Development of pH-Responsive SA/PEGDA/AS-POSS Hydrogels via Michael Addition for Controlled Drug Release and Enhanced Mechanical Properties.

Abstract

In this study, thiolated sodium alginate (SA) and hydrophilic, polymerizable Janus-type polyhedral oligomeric silsesquioxane (AS-POSS) are synthesized by introducing thiol and sulfonic acid groups, respectively. A series of pH-responsive SA/PEGDA/AS-POSS nanocomposite hydrogels are successfully prepared through Michael addition reactions between the thiol groups of thiolated sodium alginate and the double bonds in the molecular chains of AS-POSS and poly(ethylene glycol) diacrylate (PEGDA). This reaction proceeds rapidly under physiological conditions without requiring initiators or catalysts. As the content of AS-POSS increases, the pore size within the hydrogel decreases, and the network structure becomes denser, with significant improvements in mechanical properties. The hydrogel exhibits excellent pH sensitivity, showing lower swelling in acidic media compared to neutral media, and undergoing hydrolysis and losing stability in alkaline media. Moreover, the incorporation of AS-POSS significantly enhances the drug-loading capacity (85.7%) and encapsulation efficiency (72.1%) of doxorubicin (DOX).

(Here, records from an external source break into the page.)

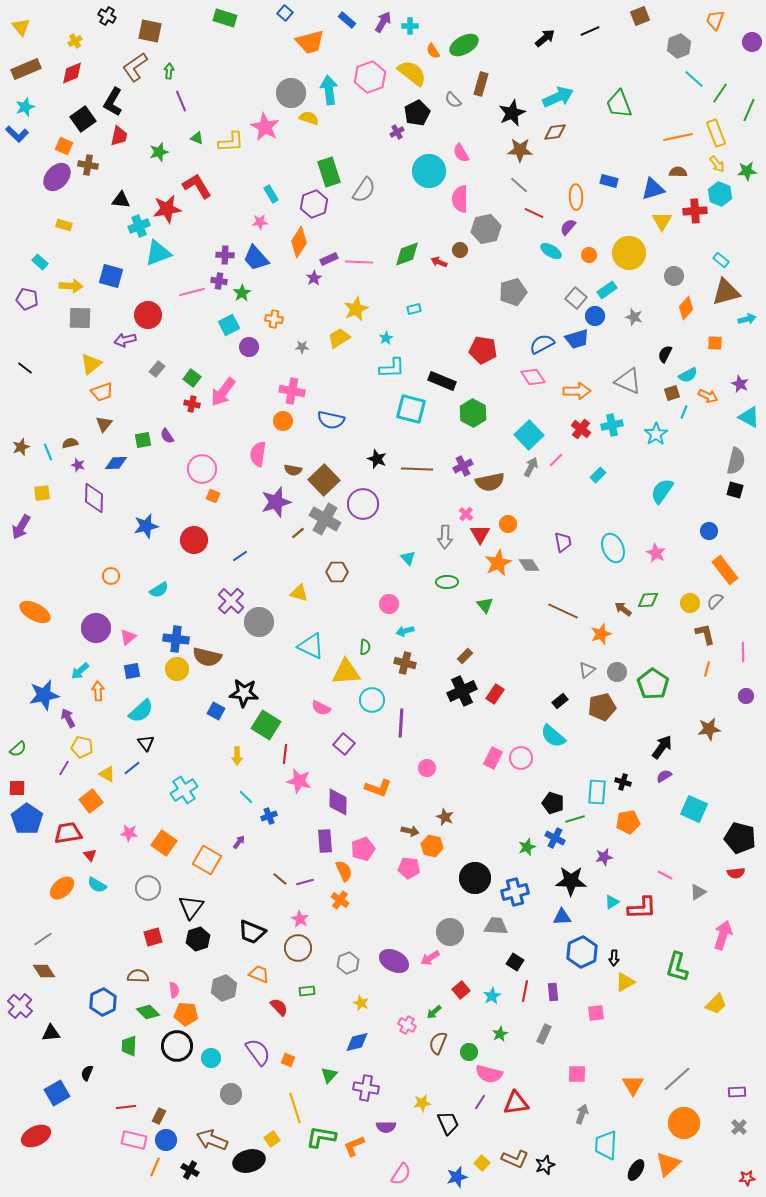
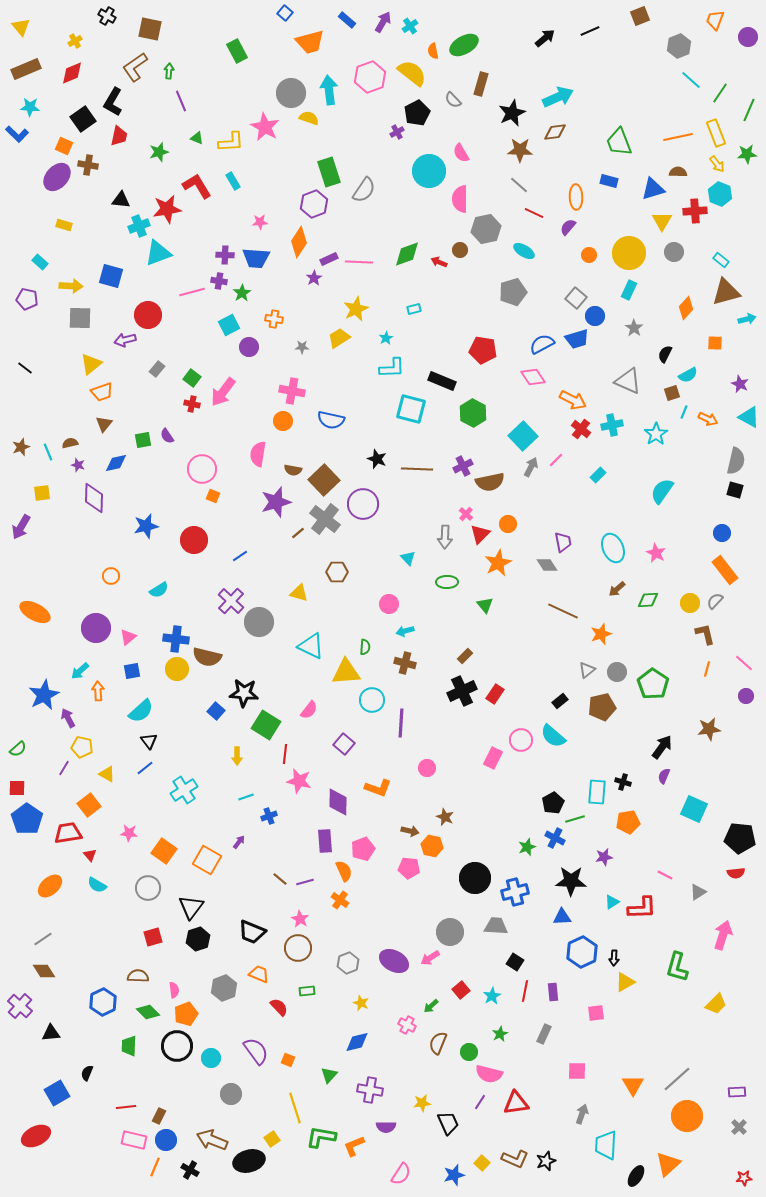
green rectangle at (225, 18): moved 12 px right, 33 px down; rotated 45 degrees clockwise
cyan cross at (410, 26): rotated 35 degrees counterclockwise
brown square at (150, 31): moved 2 px up
purple circle at (752, 42): moved 4 px left, 5 px up
orange semicircle at (433, 51): rotated 21 degrees clockwise
cyan line at (694, 79): moved 3 px left, 1 px down
green trapezoid at (619, 104): moved 38 px down
cyan star at (25, 107): moved 5 px right; rotated 24 degrees clockwise
green star at (747, 171): moved 17 px up
cyan rectangle at (271, 194): moved 38 px left, 13 px up
cyan ellipse at (551, 251): moved 27 px left
blue trapezoid at (256, 258): rotated 44 degrees counterclockwise
gray circle at (674, 276): moved 24 px up
cyan rectangle at (607, 290): moved 22 px right; rotated 30 degrees counterclockwise
gray star at (634, 317): moved 11 px down; rotated 18 degrees clockwise
orange arrow at (577, 391): moved 4 px left, 9 px down; rotated 28 degrees clockwise
orange arrow at (708, 396): moved 23 px down
cyan square at (529, 435): moved 6 px left, 1 px down
blue diamond at (116, 463): rotated 10 degrees counterclockwise
gray cross at (325, 519): rotated 8 degrees clockwise
blue circle at (709, 531): moved 13 px right, 2 px down
red triangle at (480, 534): rotated 15 degrees clockwise
gray diamond at (529, 565): moved 18 px right
brown arrow at (623, 609): moved 6 px left, 20 px up; rotated 78 degrees counterclockwise
pink line at (743, 652): moved 1 px right, 11 px down; rotated 48 degrees counterclockwise
blue star at (44, 695): rotated 16 degrees counterclockwise
pink semicircle at (321, 708): moved 12 px left, 2 px down; rotated 78 degrees counterclockwise
blue square at (216, 711): rotated 12 degrees clockwise
black triangle at (146, 743): moved 3 px right, 2 px up
pink circle at (521, 758): moved 18 px up
blue line at (132, 768): moved 13 px right
purple semicircle at (664, 776): rotated 35 degrees counterclockwise
cyan line at (246, 797): rotated 63 degrees counterclockwise
orange square at (91, 801): moved 2 px left, 4 px down
black pentagon at (553, 803): rotated 25 degrees clockwise
black pentagon at (740, 838): rotated 8 degrees counterclockwise
orange square at (164, 843): moved 8 px down
orange ellipse at (62, 888): moved 12 px left, 2 px up
green arrow at (434, 1012): moved 3 px left, 6 px up
orange pentagon at (186, 1014): rotated 25 degrees counterclockwise
purple semicircle at (258, 1052): moved 2 px left, 1 px up
pink square at (577, 1074): moved 3 px up
purple cross at (366, 1088): moved 4 px right, 2 px down
orange circle at (684, 1123): moved 3 px right, 7 px up
black star at (545, 1165): moved 1 px right, 4 px up
black ellipse at (636, 1170): moved 6 px down
blue star at (457, 1177): moved 3 px left, 2 px up
red star at (747, 1178): moved 3 px left
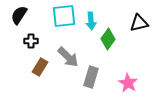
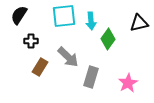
pink star: rotated 12 degrees clockwise
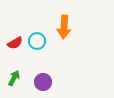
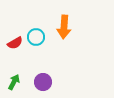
cyan circle: moved 1 px left, 4 px up
green arrow: moved 4 px down
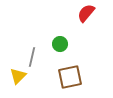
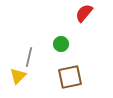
red semicircle: moved 2 px left
green circle: moved 1 px right
gray line: moved 3 px left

The drug is released faster in weakly acidic environments, with a cumulative release rate reaching 80.4%, demonstrating excellent targeting and controlled release properties. Cytotoxicity tests show that the SA/PEGDA/AS-POSS hydrogel has good biocompatibility and exhibits effective tumor-killing ability, indicating its great potential as a drug carrier with promising applications in biomedical materials.